Why not they have done it before,unless you may know they did not.
When have the GDF defended the country.
See if u remember this KP.
The assault on Tigri
The Chief Pilot of Guyana Airways Roland da Silva was convinced that an assault could be made onto the unfinished airstrip. The corporation’s De Havilland DHC-6 Twin Otter utility aircraft possessed a remarkable Short Take Off and Landing (STOL) capability. Guyanese planning of the operation kept abreast of Surinamese construction of the airstrip until it was cleared to a usable length. DEFPOL elements in the camp, however, blocked the incomplete strip with several 200-litre metal drums.
Colonel Clarence Price by that time had been appointed Chief of Staff of the Guyana Defence Force and the task force selected for the operation comprised troops of the 1st battalion under the command of Lieutenant Colonel Robert Stephenson. Captain Martin Nascimento commanded No. 1 company; Captain Asad Ishoof, No. 2 company; Lieutenant Harry Hinds, the Medium Mortar Platoon and Lieutenant Marcus Munroe, the Reconnaissance Platoon. The aircraft were piloted by captains Roland da Silva, Michael Chan-A-Sue, Philip Jardim and Anthony Mekdeci.
In the three weeks prior to the operation, the ground forces and aviators trained intensely and became completely confident in the Twin Otters’ performance capabilities which were found to exceed both the manufacturers’ specifications and the operators’ expectations. According to Michael Chan-A-Sue’s The Guns of August and Philip Jardim’s Guyana Defends Itself – two first-hand accounts of the operation by the pilots – it was determined that a fully-laden Twin Otter could be brought to a halt within the space of 100 m and that its propellers could clear a 200-L drum standing upright, requiring only that the pilot manoeuvre the aircraft’s undercarriage between the drums to effect a safe landing. The interiors of the aircraft were stripped and the nose compartment of the lead aircraft was modified to carry a Light Machine Gun and a gunner. Warrant Officer Hartley Liverpool was selected as the gunner.

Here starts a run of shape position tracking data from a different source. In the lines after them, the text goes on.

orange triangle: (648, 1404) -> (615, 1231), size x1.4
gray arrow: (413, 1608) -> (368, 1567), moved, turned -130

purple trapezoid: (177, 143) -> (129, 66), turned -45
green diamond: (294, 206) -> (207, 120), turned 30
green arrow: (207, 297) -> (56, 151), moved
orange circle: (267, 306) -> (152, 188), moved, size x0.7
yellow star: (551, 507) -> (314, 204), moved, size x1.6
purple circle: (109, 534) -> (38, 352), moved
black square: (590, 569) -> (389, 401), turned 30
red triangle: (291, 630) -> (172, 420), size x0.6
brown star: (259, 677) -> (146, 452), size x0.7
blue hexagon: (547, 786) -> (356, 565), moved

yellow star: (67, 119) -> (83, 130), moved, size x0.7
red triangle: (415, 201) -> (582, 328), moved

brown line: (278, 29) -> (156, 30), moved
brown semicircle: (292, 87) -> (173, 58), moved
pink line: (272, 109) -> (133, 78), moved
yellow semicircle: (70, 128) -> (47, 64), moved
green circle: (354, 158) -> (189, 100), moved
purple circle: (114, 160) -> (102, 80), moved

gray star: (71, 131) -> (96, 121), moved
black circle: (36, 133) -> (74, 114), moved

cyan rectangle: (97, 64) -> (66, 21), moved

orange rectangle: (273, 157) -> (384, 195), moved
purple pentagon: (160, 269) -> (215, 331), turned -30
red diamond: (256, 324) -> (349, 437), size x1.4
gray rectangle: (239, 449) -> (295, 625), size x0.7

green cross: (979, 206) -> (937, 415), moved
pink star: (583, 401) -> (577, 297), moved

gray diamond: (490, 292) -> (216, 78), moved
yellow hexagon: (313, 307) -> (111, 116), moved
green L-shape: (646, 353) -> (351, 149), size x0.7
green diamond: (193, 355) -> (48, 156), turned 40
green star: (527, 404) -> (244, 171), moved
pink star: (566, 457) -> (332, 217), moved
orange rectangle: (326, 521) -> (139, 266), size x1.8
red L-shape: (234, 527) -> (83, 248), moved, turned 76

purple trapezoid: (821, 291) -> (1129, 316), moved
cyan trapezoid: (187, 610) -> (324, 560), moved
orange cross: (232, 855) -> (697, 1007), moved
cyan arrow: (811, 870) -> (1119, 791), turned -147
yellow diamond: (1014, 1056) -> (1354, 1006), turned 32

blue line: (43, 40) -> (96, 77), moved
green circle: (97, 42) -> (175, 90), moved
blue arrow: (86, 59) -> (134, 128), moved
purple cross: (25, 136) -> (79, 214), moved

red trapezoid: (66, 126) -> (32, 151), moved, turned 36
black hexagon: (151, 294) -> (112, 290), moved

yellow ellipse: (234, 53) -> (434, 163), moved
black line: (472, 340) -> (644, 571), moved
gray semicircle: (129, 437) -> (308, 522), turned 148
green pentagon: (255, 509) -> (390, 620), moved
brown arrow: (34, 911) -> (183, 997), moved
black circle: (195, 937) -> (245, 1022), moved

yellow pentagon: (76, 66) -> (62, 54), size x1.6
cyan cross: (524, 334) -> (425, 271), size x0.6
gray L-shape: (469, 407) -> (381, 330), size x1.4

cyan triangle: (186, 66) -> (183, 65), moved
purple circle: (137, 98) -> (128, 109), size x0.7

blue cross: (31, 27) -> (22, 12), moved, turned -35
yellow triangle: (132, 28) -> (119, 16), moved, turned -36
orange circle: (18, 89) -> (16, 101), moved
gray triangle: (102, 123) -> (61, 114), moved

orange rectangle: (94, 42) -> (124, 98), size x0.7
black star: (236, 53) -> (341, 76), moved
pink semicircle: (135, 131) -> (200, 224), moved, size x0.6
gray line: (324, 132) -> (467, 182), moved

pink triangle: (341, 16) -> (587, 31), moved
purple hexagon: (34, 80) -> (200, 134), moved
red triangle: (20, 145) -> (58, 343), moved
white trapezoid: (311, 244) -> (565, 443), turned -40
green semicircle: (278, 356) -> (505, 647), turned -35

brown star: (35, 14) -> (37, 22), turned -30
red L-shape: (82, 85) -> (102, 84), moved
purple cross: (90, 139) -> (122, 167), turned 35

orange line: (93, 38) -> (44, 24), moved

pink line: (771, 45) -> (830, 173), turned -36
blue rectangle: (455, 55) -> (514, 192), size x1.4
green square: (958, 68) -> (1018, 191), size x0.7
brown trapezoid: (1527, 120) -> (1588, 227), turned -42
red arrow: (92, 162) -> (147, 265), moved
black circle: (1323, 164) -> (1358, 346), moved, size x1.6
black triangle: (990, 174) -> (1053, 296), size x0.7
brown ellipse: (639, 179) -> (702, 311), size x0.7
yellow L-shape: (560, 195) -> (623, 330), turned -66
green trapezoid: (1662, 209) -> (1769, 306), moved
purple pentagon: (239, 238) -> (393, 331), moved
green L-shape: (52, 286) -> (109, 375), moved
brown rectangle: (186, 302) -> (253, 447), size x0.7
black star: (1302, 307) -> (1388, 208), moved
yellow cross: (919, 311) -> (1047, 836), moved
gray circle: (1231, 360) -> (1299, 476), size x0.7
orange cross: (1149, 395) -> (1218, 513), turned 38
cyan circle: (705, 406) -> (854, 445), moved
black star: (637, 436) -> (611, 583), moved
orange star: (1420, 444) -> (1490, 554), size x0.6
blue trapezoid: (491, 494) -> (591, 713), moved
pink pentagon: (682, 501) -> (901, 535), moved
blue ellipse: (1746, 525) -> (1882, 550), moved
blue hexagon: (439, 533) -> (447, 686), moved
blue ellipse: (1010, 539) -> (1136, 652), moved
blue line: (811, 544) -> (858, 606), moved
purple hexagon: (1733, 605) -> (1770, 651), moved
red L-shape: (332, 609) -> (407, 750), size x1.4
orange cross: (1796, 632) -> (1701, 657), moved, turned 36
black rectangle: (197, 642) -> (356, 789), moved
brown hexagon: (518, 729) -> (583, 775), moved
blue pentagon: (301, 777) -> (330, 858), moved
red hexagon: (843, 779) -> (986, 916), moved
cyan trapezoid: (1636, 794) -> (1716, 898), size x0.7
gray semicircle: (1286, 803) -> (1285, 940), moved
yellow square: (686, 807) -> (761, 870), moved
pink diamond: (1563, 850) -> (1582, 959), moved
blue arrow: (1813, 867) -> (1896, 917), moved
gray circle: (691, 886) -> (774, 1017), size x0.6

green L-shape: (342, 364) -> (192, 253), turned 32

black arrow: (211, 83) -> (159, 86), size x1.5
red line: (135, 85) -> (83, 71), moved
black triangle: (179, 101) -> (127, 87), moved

Prime Minister Forbes Burnham gave certain personal assurances to the civilian pilots who had volunteered to participate in the operation and were all immediately commissioned into the defence force as majors. He also visited the concentration area at Tacama in East Berbice where he delivered words of encouragement and personally met every officer and soldier taking part in the operation. The task force was then transported to the Apoteri aerodrome located at the confluence of the Rupununi and Essequibo rivers, about 145 km (90 miles) from the target area. It possessed a relatively good runway, was roomy enough to accommodate a few hundred troops, was remote from observation and its resupply lines were short.
The task force was then ready to launch a lightning assault – called Operation Climax because it was the culmination of years of confrontation by Suriname. It was executed in three phases aimed at driving members of Suriname’s Defensie Politie from Guyanese territory – first, the capture of the airstrip; second, the capture of the camp; and, third, the consolidation of the position. The operation began at dawn on Tuesday, August 19.
In the first phase, each aircraft took off with 22 armed soldiers on board. On landing, the soldiers exited from the open doorway while the aircraft was still on the roll and, as soon as the last soldier was out the door, full power was applied and the aircraft leapt off the remaining length of the airstrip and sped away. Once the airstrip was cleared of obstacles and secure from counter attack, rapid mortar fire was laid. In the second phase, assault troops moved quickly through the jungle towards the target. The Surinamese abandoned the camp, fled to the waterside and were allowed to enter their boats and return to their home country. In the third phase, patrols dominated the surrounding area one of them coming upon the 18-year-old Surinamese Margo van Dams who was apprehended and repatriated. In the space of less than 5 minutes, the two aircraft deposited 45 troops on the airstrip. Refuelling was done and reinforcements were ferried from Apoteri.
Remarkably, the task force took Tigri without bloodshed or casualties. Symbolically, Suriname’s five-star flag was replaced by Guyana’s Golden Arrowhead and the camp was renamed ‘Jaguar,’ the national animal.